(cross-posted from slb’s blog)
And why beholdest thou the mote that is in thy brother’s eye, but considerest not the beam that is in thine own eye? — Matthew 7:3
Last night, a woman cradled her abdomen and revealed the life growing there, as vibrant and as certain as the crimson of her Lanvin gown. You are too young to know her, but she is an icon for my generation, in much the same way that the triumvirate of divas–Aretha, Diana, and Tina*–are for your grandmother’s. Her husband is similarly eminent and, as they took to yet another of what, for them, must be an endless strait of red carpets, the radiant woman basked in the rarefied air that only exists under an arc of flashbulbs.
It was a seminal moment, not at all spontaneous but with just the right amount of coyness, delight, and pride. Responses were immediate–and as polar as they were predictable. Opinions were divided along moral lines. The couple was applauded for being married before deciding to procreate: “They did it the way God intended.” and “They did it the ‘right way.'” Many offered up their hope that this would “start a trend” in the black community, of valuing marriage (as though the reason black women and men remain unwed is because they thumb their nose at nuptials). By extension, unmarried mothers were inundated with presumptuous gloating: “This is what you should’ve done.” and “Never have a child with a man who doesn’t even offer to marry you.” and “You’ll never have this moment.”
But even the couple, so lauded for their pristine ordering of life events, did not escape the critical gaze of their public. They were blasted for releasing their news in as public a way as possible; some detractors went as far as suggesting the news was meant to boost their respective album sales. Others still wanted it known that they would not be engaging in any excited, celebratory antics “over a couple they didn’t know” and wondered aloud if they were the only ones who “didn’t care” about this announcement.
Darling, there is something I should tell you.
Every decision carries with it a value judgment; every action is first magnified then dissected. This is true of the famed and the civilian, of the leader as well as the follower. There is always someone watching, always someone desperate to compare, and to come away from that comparison looking superior.
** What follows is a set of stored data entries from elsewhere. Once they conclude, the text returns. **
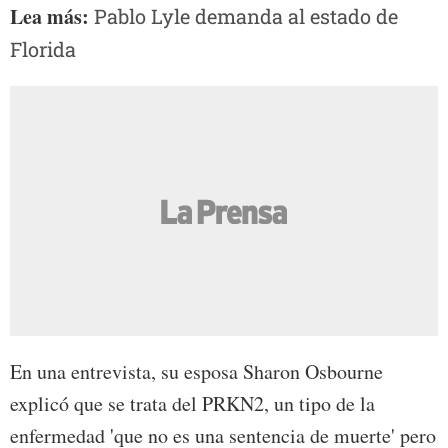
Lea más:
Pablo Lyle demanda al estado de
Florida
En una entrevista, su esposa Sharon Osbourne
explicó que se trata del PRKN2, un tipo de la
enfermedad 'que no es una sentencia de muerte' pero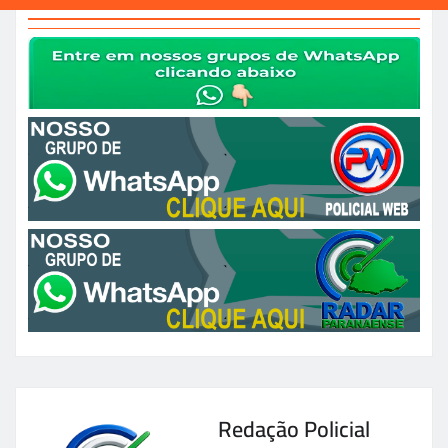
Redação Policial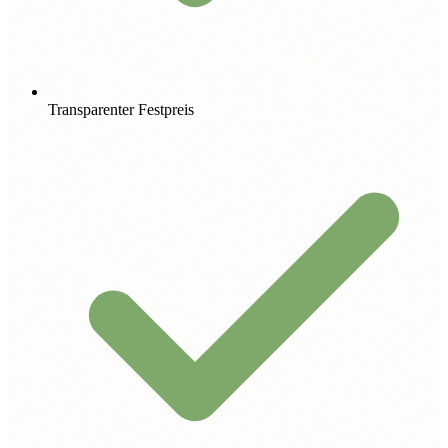
Transparenter Festpreis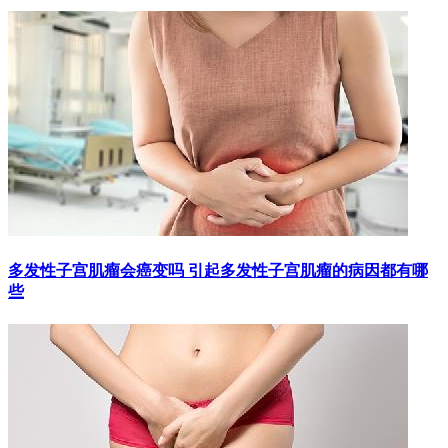
多发性子宫肌瘤会癌变吗 引起多发性子宫肌瘤的病因都有哪
些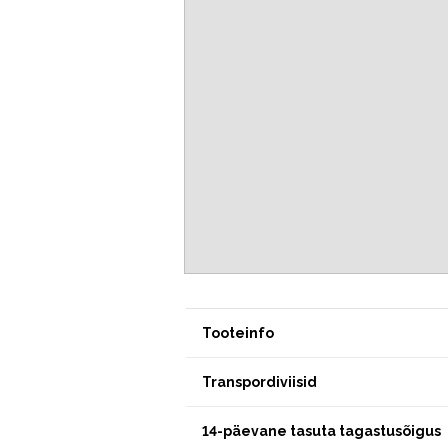
Tooteinfo
Transpordiviisid
14-päevane tasuta tagastusõigus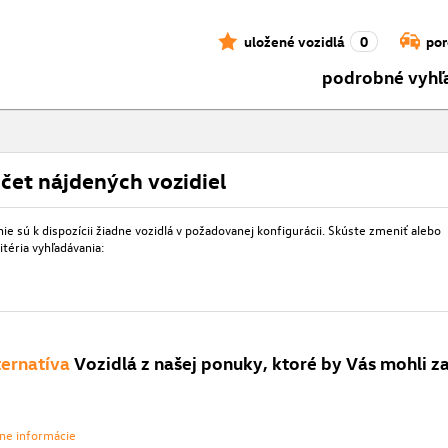
uložené vozidlá
0
por
podrobné vyhľ
čet nájdených vozidiel
e sú k dispozícii žiadne vozidlá v požadovanej konfigurácii. Skúste zmeniť alebo
itéria vyhľadávania:
ternatíva
Vozidlá z našej ponuky, ktoré by Vás mohli z
vne informácie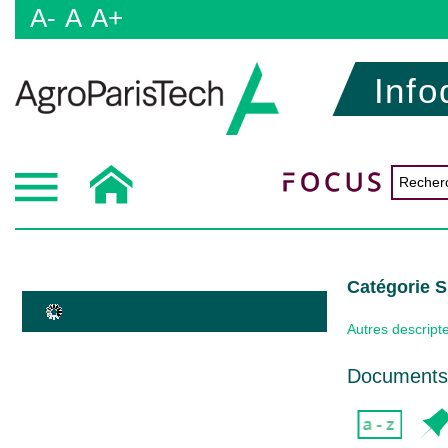
A-
A
A+
Info
Catégorie 
Autres descript
Documents 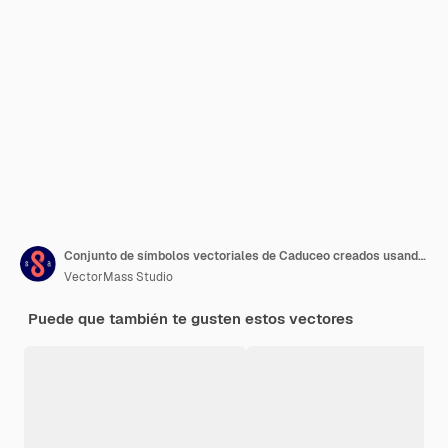
Conjunto de símbolos vectoriales de Caduceo creados usando alas de pájaros y serpientes. Ilustraciones temáticas de tratamiento médico y rehabilitación.
VectorMass Studio
Puede que también te gusten estos vectores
As much as I will teach you that the language of “better than” is dangerous, this language is unavoidable.
There is no sense in defending yourself against people who are certain they are better than you are. That is the worst kind of futility; it not only leaves you spent, but also unnerved and inadequate. But it is no better to seek solace in your own “better” circumstances. This renders you dispassionate and smug in ways that never fail to mortify you during life’s inevitable reversals of fortune. These are slopes that descend into hells; it would behoove you not to slide down them.
I spent much of your first year of life, and the nine months before your birth building an immunity to Better Than. I am still susceptible to the lesser of its side effects, but there are some nerves I have protected from its paralysis. There are some criticisms that I will just not allow to bring me low.
I am a third generation single mother. In high school, I was lauded for escaping teen pregnancy. In college, the voices grew louder, the compliments more flowery. By grad school, I’d “escaped a generational curse” and “broken a cycle.” I was half of an “upstanding couple”–a fine Christian man and a wholesome, Proverbs 31 woman; it was only a matter of time before we married, before someone suggested that we become youth leaders, before we were asked to educate others on purity. I didn’t protest; that wouldn’t have done much good. There was no baby then, to confirm what we weren’t. But I didn’t chime in, singing solo in a chorus of my own praises, either. I knew who your father and I were to each other, and it wasn’t husband and wife. And there were few days we would’ve described ourselves as “wholesome.”
You will find that people love their narratives. They need for your life to have meaning; it must provide them a teachable moment, whether cautionary or aspirational.
But you will never be who they think you are. The more you allow their expectations to dictate to you what you should be, the more unfamiliar you’ll become with your own reflection in a mirror. You must know, even as a grade school girl—and perhaps particularly then, as children can be cruel—that you are not pitiable because your parents are not married. You shouldn’t feel excess pressure to excel because “the odds are against you,” nor does my marital status require you to defend me or yourself against the assumptions of your peers. But it also does not give you license to exalt yourself over other children whose circumstances are different than your own. You will find soon enough that all homes, whether married or single-parent, are not created equal. There is no greater example of this than this red carpet couple whose little one will be swaddled in cashmere receiving blankets, with diamond pins fastening its handwoven diapers.
We are ourselves. That is all that we are, and that is enough.
There will be days—like this one—where I will feel like I am everything others assume I am: jilted, irresponsible, and unworthy of a man’s unerring commitment. And then I will remember that I am the woman who writes to you. I am wise and intuitive; artful and accomplished; nurturing and nourishing; strong enough to tear apart and reassemble myself for you; and beautiful in ways the naked eye cannot observe—particularly if its gaze is obstructed with beams.